The LombScargle interface can also handle data with measurement uncertainties. For example, if all uncertainties are the same, you can pass a scalar:

>>> dy = 0.1
>>> frequency, power = LombScargle(t, y, dy).autopower()


If uncertainties vary from observation to observation, you can pass them as an array:

>>> dy = 0.1 * (1 + rand.rand(100))
>>> y = np.sin(2 * np.pi * t) + dy * rand.randn(100)
>>> frequency, power = LombScargle(t, y, dy).autopower()


Gaussian uncertainties are assumed, and dy here specifies the standard deviation (not the variance).

### Periodograms and Units¶

The LombScargle interface properly handles Quantity objects with units attached, and will validate the inputs to make sure units are appropriate. For example:

>>> import astropy.units as u
>>> t_days = t * u.day
>>> y_mags = y * u.mag
>>> dy_mags = y * u.mag
>>> frequency, power = LombScargle(t_days, y_mags, dy_mags).autopower()
>>> frequency.unit
Unit("1 / d")
>>> power.unit
Unit(dimensionless)


We see that the output is dimensionless, which is always the case for the standard normalized periodogram (for more on normalizations, see Periodogram Normalizations below).

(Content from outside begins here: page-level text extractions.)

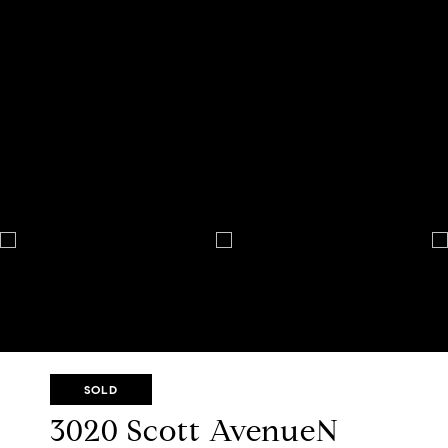
SOLD
3020 Scott AvenueN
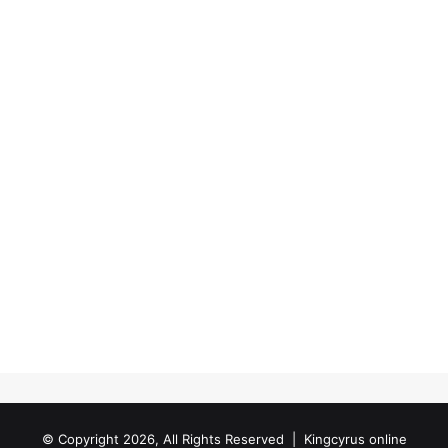
© Copyright 2026, All Rights Reserved |
Kingcyrus online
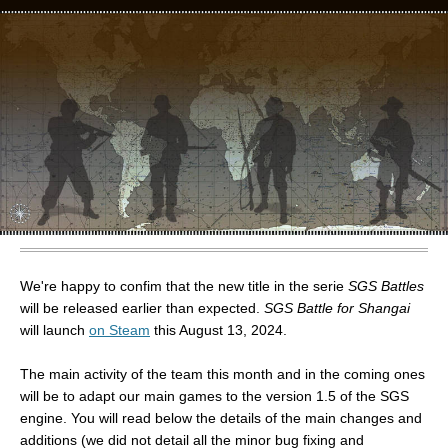
We're happy to confim that the new title in the serie
SGS Battles
will be released earlier than expected.
SGS Battle for Shangai
will launch
on Steam
this August 13, 2024.
The main activity of the team this month and in the coming ones
will be to adapt our main games to the version 1.5 of the SGS
engine. You will read below the details of the main changes and
additions (we did not detail all the minor bug fixing and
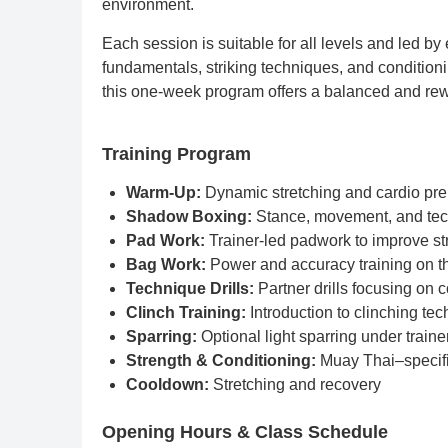
environment.
Each session is suitable for all levels and led b
fundamentals, striking techniques, and conditioni
this one-week program offers a balanced and rewa
Training Program
Warm-Up:
Dynamic stretching and cardio pre
Shadow Boxing:
Stance, movement, and te
Pad Work:
Trainer-led padwork to improve st
Bag Work:
Power and accuracy training on t
Technique Drills:
Partner drills focusing on 
Clinch Training:
Introduction to clinching te
Sparring:
Optional light sparring under traine
Strength & Conditioning:
Muay Thai–specific
Cooldown:
Stretching and recovery
Opening Hours & Class Schedule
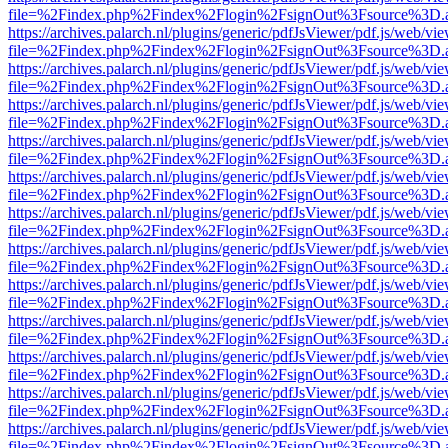
file=%2Findex.php%2Findex%2Flogin%2FsignOut%3Fsource%3D.ame
https://archives.palarch.nl/plugins/generic/pdfJsViewer/pdf.js/web/vi
file=%2Findex.php%2Findex%2Flogin%2FsignOut%3Fsource%3D.ame
https://archives.palarch.nl/plugins/generic/pdfJsViewer/pdf.js/web/vi
file=%2Findex.php%2Findex%2Flogin%2FsignOut%3Fsource%3D.ame
https://archives.palarch.nl/plugins/generic/pdfJsViewer/pdf.js/web/vi
file=%2Findex.php%2Findex%2Flogin%2FsignOut%3Fsource%3D.ame
https://archives.palarch.nl/plugins/generic/pdfJsViewer/pdf.js/web/vi
file=%2Findex.php%2Findex%2Flogin%2FsignOut%3Fsource%3D.ame
https://archives.palarch.nl/plugins/generic/pdfJsViewer/pdf.js/web/vi
file=%2Findex.php%2Findex%2Flogin%2FsignOut%3Fsource%3D.ame
https://archives.palarch.nl/plugins/generic/pdfJsViewer/pdf.js/web/vi
file=%2Findex.php%2Findex%2Flogin%2FsignOut%3Fsource%3D.ame
https://archives.palarch.nl/plugins/generic/pdfJsViewer/pdf.js/web/vi
file=%2Findex.php%2Findex%2Flogin%2FsignOut%3Fsource%3D.ame
https://archives.palarch.nl/plugins/generic/pdfJsViewer/pdf.js/web/vi
file=%2Findex.php%2Findex%2Flogin%2FsignOut%3Fsource%3D.ame
https://archives.palarch.nl/plugins/generic/pdfJsViewer/pdf.js/web/vi
file=%2Findex.php%2Findex%2Flogin%2FsignOut%3Fsource%3D.ame
https://archives.palarch.nl/plugins/generic/pdfJsViewer/pdf.js/web/vi
file=%2Findex.php%2Findex%2Flogin%2FsignOut%3Fsource%3D.ame
https://archives.palarch.nl/plugins/generic/pdfJsViewer/pdf.js/web/vi
file=%2Findex.php%2Findex%2Flogin%2FsignOut%3Fsource%3D.ame
https://archives.palarch.nl/plugins/generic/pdfJsViewer/pdf.js/web/vi
file=%2Findex.php%2Findex%2Flogin%2FsignOut%3Fsource%3D.ame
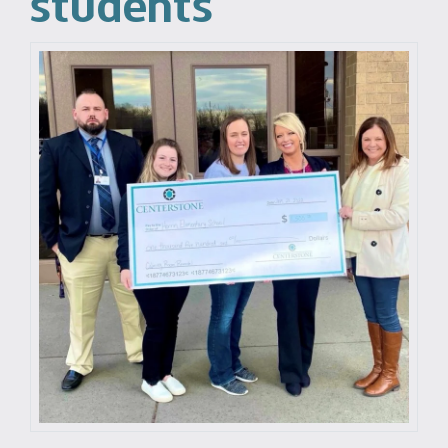
students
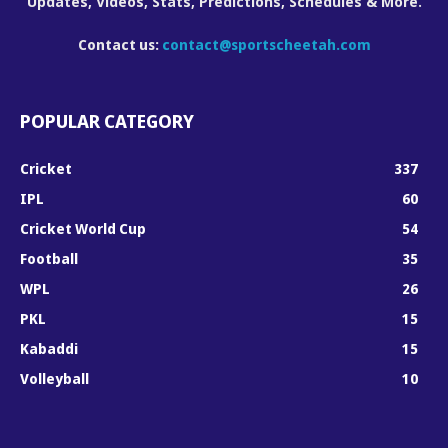
Updates, Videos, Stats, Predictions, Schedules & More.
Contact us:
contact@sportscheetah.com
POPULAR CATEGORY
Cricket
337
IPL
60
Cricket World Cup
54
Football
35
WPL
26
PKL
15
Kabaddi
15
Volleyball
10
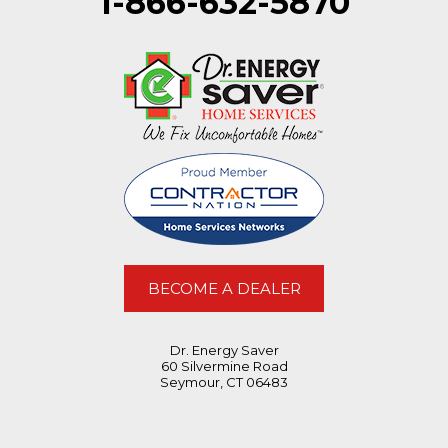
1-866-632-5870
BECOME A DEALER
Dr. Energy Saver
60 Silvermine Road
Seymour, CT 06483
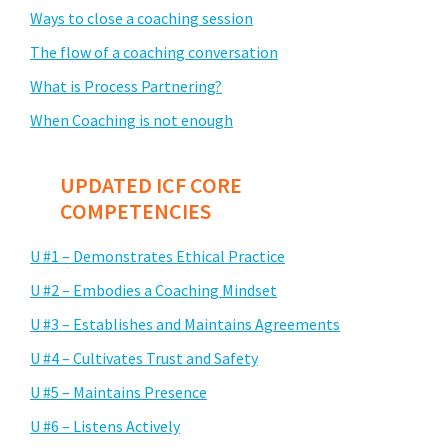
Ways to close a coaching session
The flow of a coaching conversation
What is Process Partnering?
When Coaching is not enough
UPDATED ICF CORE
COMPETENCIES
U #1 – Demonstrates Ethical Practice
U #2 – Embodies a Coaching Mindset
U #3 – Establishes and Maintains Agreements
U #4 – Cultivates Trust and Safety
U #5 – Maintains Presence
U #6 – Listens Actively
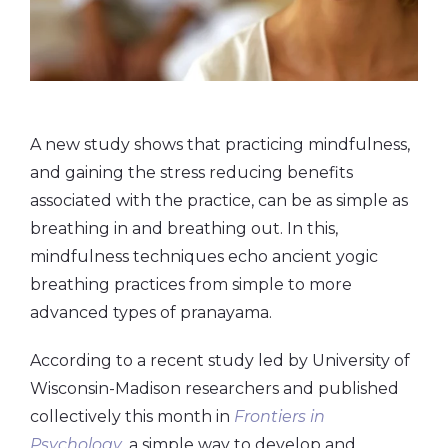
A new study shows that practicing mindfulness,
and gaining the stress reducing benefits
associated with the practice, can be as simple as
breathing in and breathing out. In this,
mindfulness techniques echo ancient yogic
breathing practices from simple to more
advanced types of pranayama.
According to a recent study led by University of
Wisconsin-Madison researchers and published
collectively this month in
Frontiers in
Psychology
, a simple way to develop and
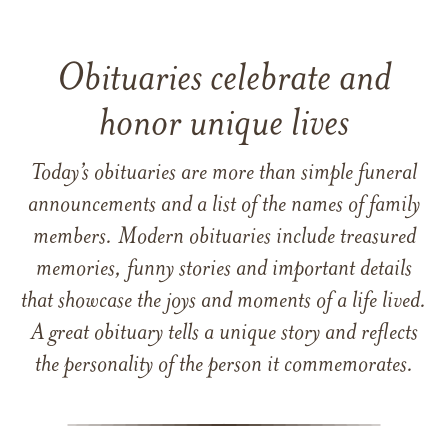
Obituaries celebrate and
honor unique lives
Today’s obituaries are more than simple funeral
announcements and a list of the names of family
members. Modern obituaries include treasured
memories, funny stories and important details
that showcase the joys and moments of a life lived.
A great obituary tells a unique story and reflects
the personality of the person it commemorates.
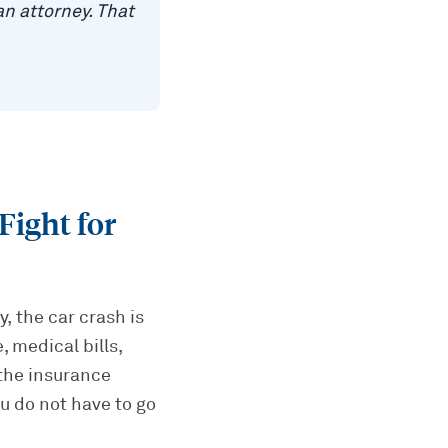
n attorney. That
Fight for
, the car crash is
 medical bills,
 the insurance
u do not have to go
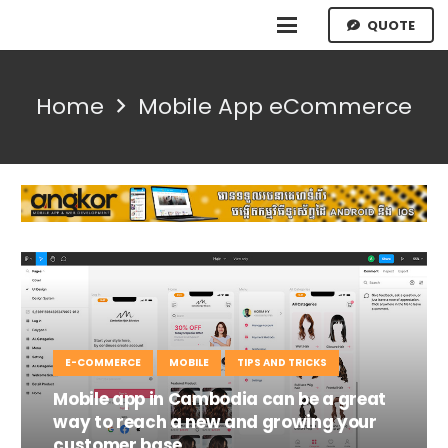
QUOTE
Home
Mobile App eCommerce
E-COMMERCE
MOBILE
TIPS AND TRICKS
Mobile app in Cambodia can be a great
way to reach a new and growing your
customer base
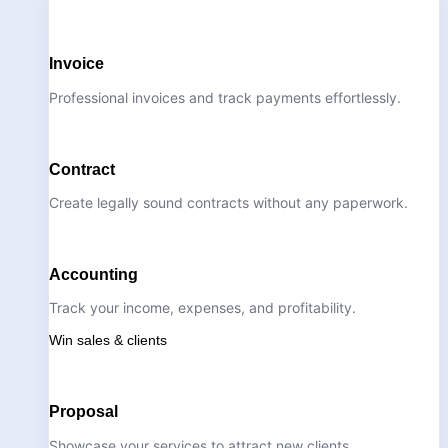
Invoice
Professional invoices and track payments effortlessly.
Contract
Create legally sound contracts without any paperwork.
Accounting
Track your income, expenses, and profitability.
Win sales & clients
Proposal
Showcase your services to attract new clients.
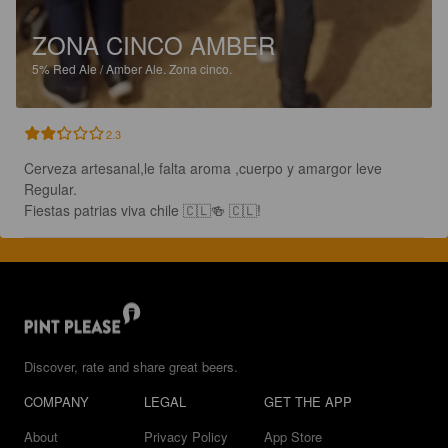
ZONA CINCO AMBER
5%
Red Ale / Amber Ale.
Zona cinco.
2.3
Cerveza artesanal,le falta aroma ,cuerpo y amargor leve 

Regular.

Fiestas patrias viva chile 🇨🇱🍻 🇨🇱!
Discover, rate and share great beers.
COMPANY
LEGAL
GET THE APP
About
Privacy Policy
App Store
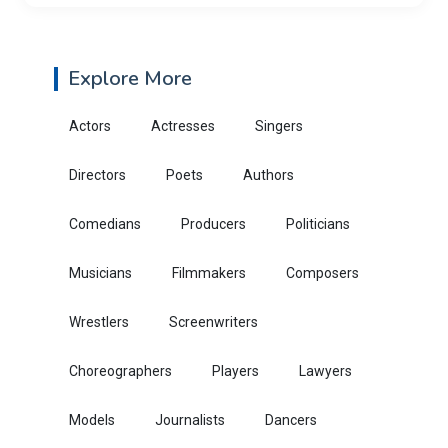
Explore More
Actors
Actresses
Singers
Directors
Poets
Authors
Comedians
Producers
Politicians
Musicians
Filmmakers
Composers
Wrestlers
Screenwriters
Choreographers
Players
Lawyers
Models
Journalists
Dancers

### Specifying the Frequency¶

With the autopower() method used above, a heuristic is applied to select a suitable frequency grid. By default, the heuristic assumes that the width of peaks is inversely proportional to the observation baseline, and that the maximum frequency is a factor of 5 larger than the so-called “average Nyquist frequency”, computed based on the average observation spacing.

This heuristic is not universally useful, as the frequencies probed by irregularly-sampled data can be much higher than the average Nyquist frequency. For this reason, the heuristic can be tuned through keywords passed to the autopower() method. For example:

>>> frequency, power = LombScargle(t, y, dy).autopower(nyquist_factor=2)
>>> len(frequency), frequency.min(), frequency.max()
(500, 0.0010189890448009111, 1.0179700557561102)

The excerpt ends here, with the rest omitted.